5-star-rating was invented for hotels and the rating is an
objective, reproducibly test. It works for hotels, cause not everybody can give stars.
With this in sense, what are those objective measurements for a mod? Quite difficult!
My suggestions:
Stability: Is this mod stable with the current version?
"Does work with v0.12.35? YES/NO". A question as simple as possible.
That is then also some kind of bug reporting and quite useful for the author. Very interesting graphics can be made out of that: Does the stability increase or decrease...
Comments could be added later.
Compatibility: What other mods are useful in combination with this mod?
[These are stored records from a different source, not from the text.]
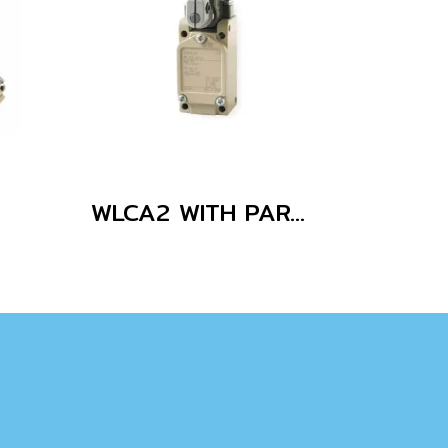
WLCA2 WITH PARTS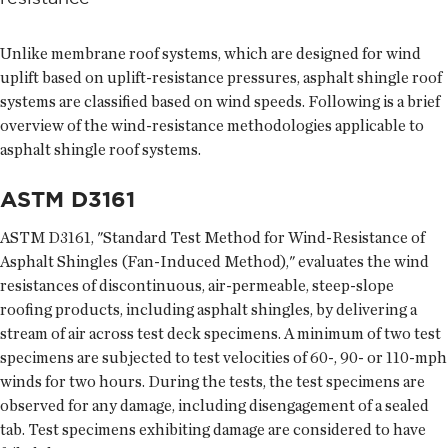
Unlike membrane roof systems, which are designed for wind
uplift based on uplift-resistance pressures, asphalt shingle roof
systems are classified based on wind speeds. Following is a brief
overview of the wind-resistance methodologies applicable to
asphalt shingle roof systems.
ASTM D3161
ASTM D3161, "Standard Test Method for Wind-Resistance of
Asphalt Shingles (Fan-Induced Method)," evaluates the wind
resistances of discontinuous, air-permeable, steep-slope
roofing products, including asphalt shingles, by delivering a
stream of air across test deck specimens. A minimum of two test
specimens are subjected to test velocities of 60-, 90- or 110-mph
winds for two hours. During the tests, the test specimens are
observed for any damage, including disengagement of a sealed
tab. Test specimens exhibiting damage are considered to have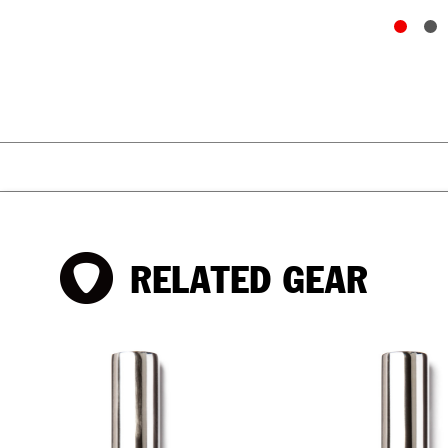
RELATED GEAR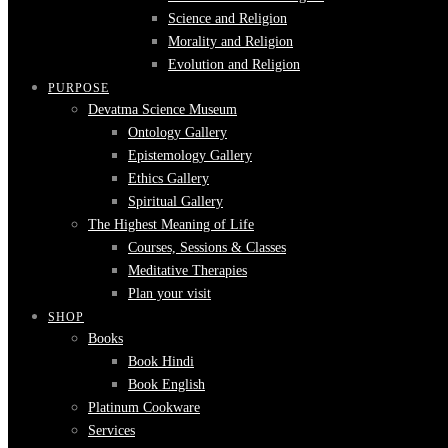
Science and Religion
Morality and Religion
Evolution and Religion
PURPOSE
Devatma Science Museum
Ontology Gallery
Epistemology Gallery
Ethics Gallery
Spiritual Gallery
The Highest Meaning of Life
Courses, Sessions & Classes
Meditative Therapies
Plan your visit
SHOP
Books
Book Hindi
Book English
Platinum Cookware
Services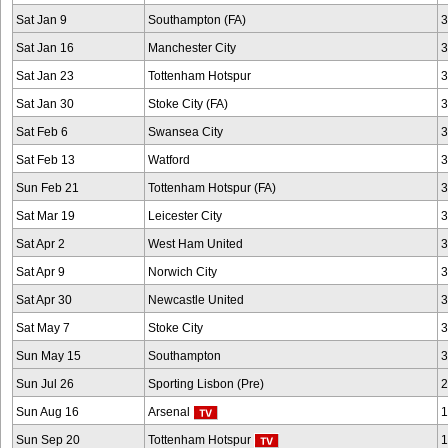
Sat Jan 9
Southampton (FA)
3
Sat Jan 16
Manchester City
3
Sat Jan 23
Tottenham Hotspur
3
Sat Jan 30
Stoke City (FA)
3
Sat Feb 6
Swansea City
3
Sat Feb 13
Watford
3
Sun Feb 21
Tottenham Hotspur (FA)
3
Sat Mar 19
Leicester City
3
Sat Apr 2
West Ham United
3
Sat Apr 9
Norwich City
3
Sat Apr 30
Newcastle United
3
Sat May 7
Stoke City
3
Sun May 15
Southampton
3
Sun Jul 26
Sporting Lisbon (Pre)
2
Sun Aug 16
Arsenal
1
Sun Sep 20
Tottenham Hotspur
1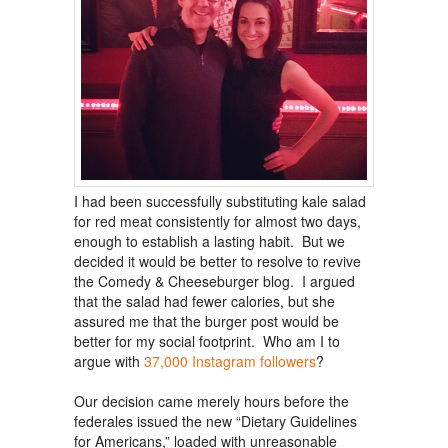
I had been successfully substituting kale salad
for red meat consistently for almost two days,
enough to establish a lasting habit. But we
decided it would be better to resolve to revive
the Comedy & Cheeseburger blog. I argued
that the salad had fewer calories, but she
assured me that the burger post would be
better for my social footprint. Who am I to
argue with
37,000 Instagram followers
?
Our decision came merely hours before the
federales issued the new “Dietary Guidelines
for Americans,” loaded with unreasonable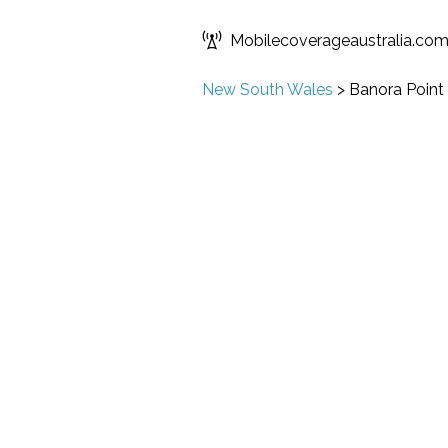
Mobilecoverageaustralia.co
New South Wales
>
Banora Point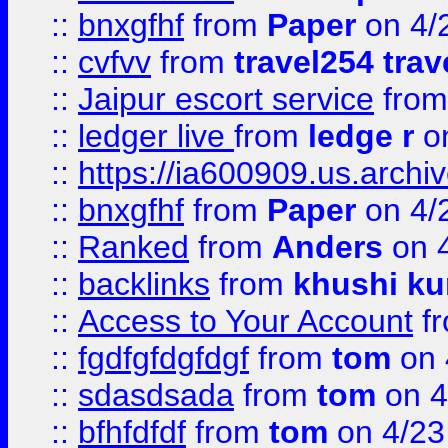
::
bnxgfhf
from
Paper
on 4/
::
cvfvv
from
travel254 trav
::
Jaipur escort service
fro
::
ledger live
from
ledge r
on
::
https://ia600909.us.arch
::
bnxgfhf
from
Paper
on 4/
::
Ranked
from
Anders
on 
::
backlinks
from
khushi ku
::
Access to Your Account
f
::
fgdfgfdgfdgf
from
tom
on 
::
sdasdsada
from
tom
on 4
::
bfhfdfdf
from
tom
on 4/23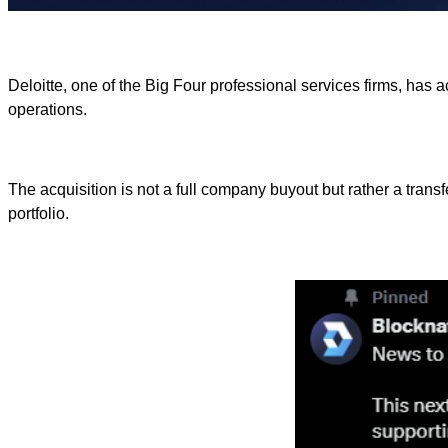
Deloitte, one of the Big Four professional services firms, has 
operations.
The acquisition is not a full company buyout but rather a transf
portfolio.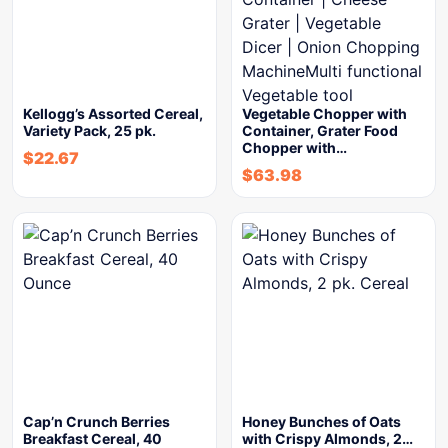
Kellogg’s Assorted Cereal,
Vegetable Chopper with
Variety Pack, 25 pk.
Container, Grater Food
Chopper with…
$
22.67
$
63.98
Cap’n Crunch Berries
Honey Bunches of Oats
Breakfast Cereal, 40
with Crispy Almonds, 2…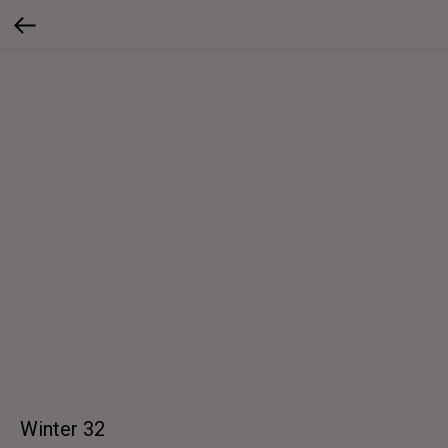
Winter 32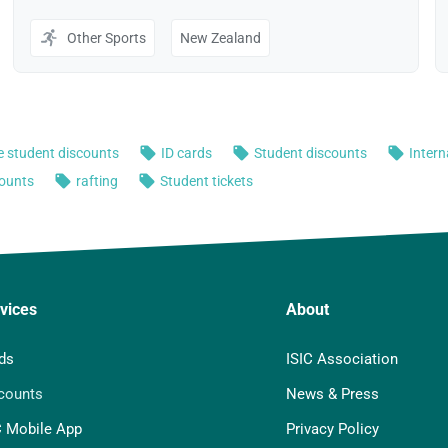
vices
About
ds
ISIC Association
counts
News & Press
C Mobile App
Privacy Policy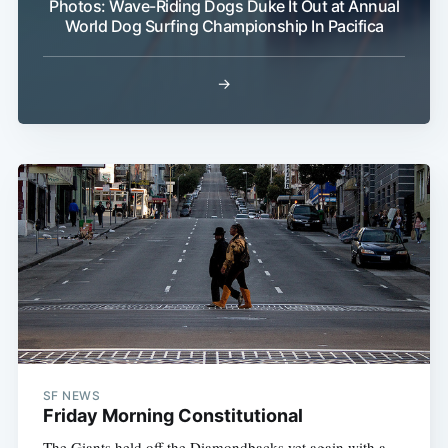
Photos: Wave-Riding Dogs Duke It Out at Annual
World Dog Surfing Championship In Pacifica
→
SF NEWS
Friday Morning Constitutional
The Giants held off the Diamondbacks yet again with a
And what not?
"Does this mod run with mod XY? YES/NO". Not so simple, you need the combination of a mod and the answer.
I think this question is quite useful, cause it brings in a compatibility aspect of a mod to other mods. Also quite useful for authors.
Similarity: What other mods are similar to this?
"Mod XY is similar to this". Just yes, this is similar.
This question is very useful, if a mod is not longer compatible, or the mod is not stable.
More options: I think the idea of the above is clear now...
How much does this mod change the game / can this mod be removed without loosing the whole game?
It's a bit better explained in this topic
viewtopic.php?f=89&t=13332#p89717 and following...
I think this is a very useful categorization, cause it is very objective.
There are currently this categories:
- Non game-changing
- Helper Mods
- New Items, Entities, Extensions
- Gameplay / Vanilla+
A model to come from a short and unstable idea to a stable mod
Currently I'm not looking, if a mod in the Work-In-Progress / Pre-Alpha Mods boards have correct mod-headers or if there are questionable content.
I think it is useful: Someone creates a mod, works the whole night and now wants to finish his work. He doesn't want to think a lot about license. Or so. Just put mod online and wait for reactions.
But with the time this changes. With each version the mod will get more stable. And so also more information can be validated.
All I want to point to is, that there is an idea for the stability of a mod, that can be very useful.
Absorbing, Carrying over, Patching...
There are mods, that are not longer compatible, not running with other mods, orphaned, etc.
I would like to enable support for such cases, cause handling this with the forum like now is really a mess.
Which means in general, that everybody (where the license allows it) can make a patch. And a patch from the patch, etc.
Modpacks
The idea about a modpack is, that a modpack is just a mod, that requires other mods. And - while doing that - it includes also the other mods.
Repositories
That idea is, that there could be other sources for mods, than mods.factorio.com. Works similar with linux distributions.